Out of the total of 1150 patients included in the registry, 813 were finally analyzed. Baseline characteristics of the patients are summarized in Table 1. Those patients with significant missing values or without adequate follow-up were excluded. Device-related thrombus was observed in 35 patients (4.31%).

Results are presented in two subsections: predictive power and predictor variables.

3.1. Predictive Power

Table 2 shows the results of the different experiments of ROC AUC, sensitivity, and specificity based on optimizing ROC AUC.

In experiment I, sensitivity and specificity are imbalanced. The lack of regularization in the fitted logistic regression explains this result. On the other hand, experiment II presents a perfect fit for the non-linear algorithms (gradient boosting and random forest). Nonetheless, experiment II model is clearly overfitted for all samples.

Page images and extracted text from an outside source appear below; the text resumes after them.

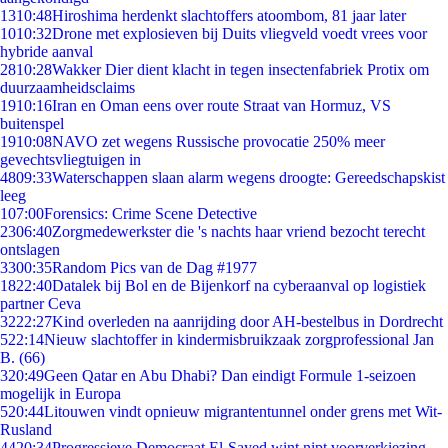
13
10:48
Hiroshima herdenkt slachtoffers atoombom, 81 jaar later
10
10:32
Drone met explosieven bij Duits vliegveld voedt vrees voor
hybride aanval
28
10:28
Wakker Dier dient klacht in tegen insectenfabriek Protix om
duurzaamheidsclaims
19
10:16
Iran en Oman eens over route Straat van Hormuz, VS
buitenspel
19
10:08
NAVO zet wegens Russische provocatie 250% meer
gevechtsvliegtuigen in
48
09:33
Waterschappen slaan alarm wegens droogte: Gereedschapskist
leeg
1
07:00
Forensics: Crime Scene Detective
23
06:40
Zorgmedewerkster die 's nachts haar vriend bezocht terecht
ontslagen
33
00:35
Random Pics van de Dag #1977
18
22:40
Datalek bij Bol en de Bijenkorf na cyberaanval op logistiek
partner Ceva
32
22:27
Kind overleden na aanrijding door AH-bestelbus in Dordrecht
5
22:14
Nieuw slachtoffer in kindermisbruikzaak zorgprofessional Jan
B. (66)
3
20:49
Geen Qatar en Abu Dhabi? Dan eindigt Formule 1-seizoen
mogelijk in Europa
5
20:44
Litouwen vindt opnieuw migrantentunnel onder grens met Wit-
Rusland
44
20:34
Progressieve Democraat El-Sayed wint nipt voorverkiezing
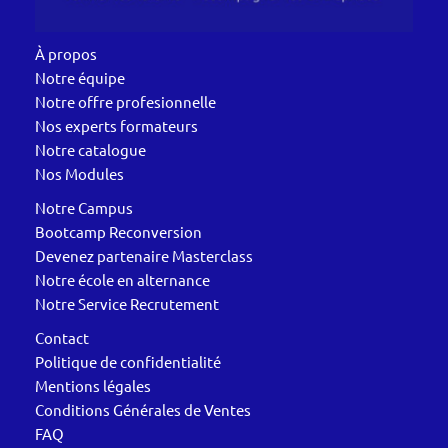
À propos
Notre équipe
Notre offre profesionnelle
Nos experts formateurs
Notre catalogue
Nos Modules
Notre Campus
Bootcamp Reconversion
Devenez partenaire Masterclass
Notre école en alternance
Notre Service Recrutement
Contact
Politique de confidentialité
Mentions légales
Conditions Générales de Ventes
FAQ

Experiments III and IV were performed using the kfold technique with K = 2 and 5 repetitions and shuffle split method with two splits and 40% of test size. In contrast to experiments I and II, experiments III and IV gathered the values of the metrics for each of their iterations. In experiment III, the results show a better performance for the k-fold resampling scenario. In experiment IV, the best result in terms of ROC AUC is obtained with k-fold resampling in combination with logistic regression. Furthermore, this combination presents the best sensitivity—specificity balance.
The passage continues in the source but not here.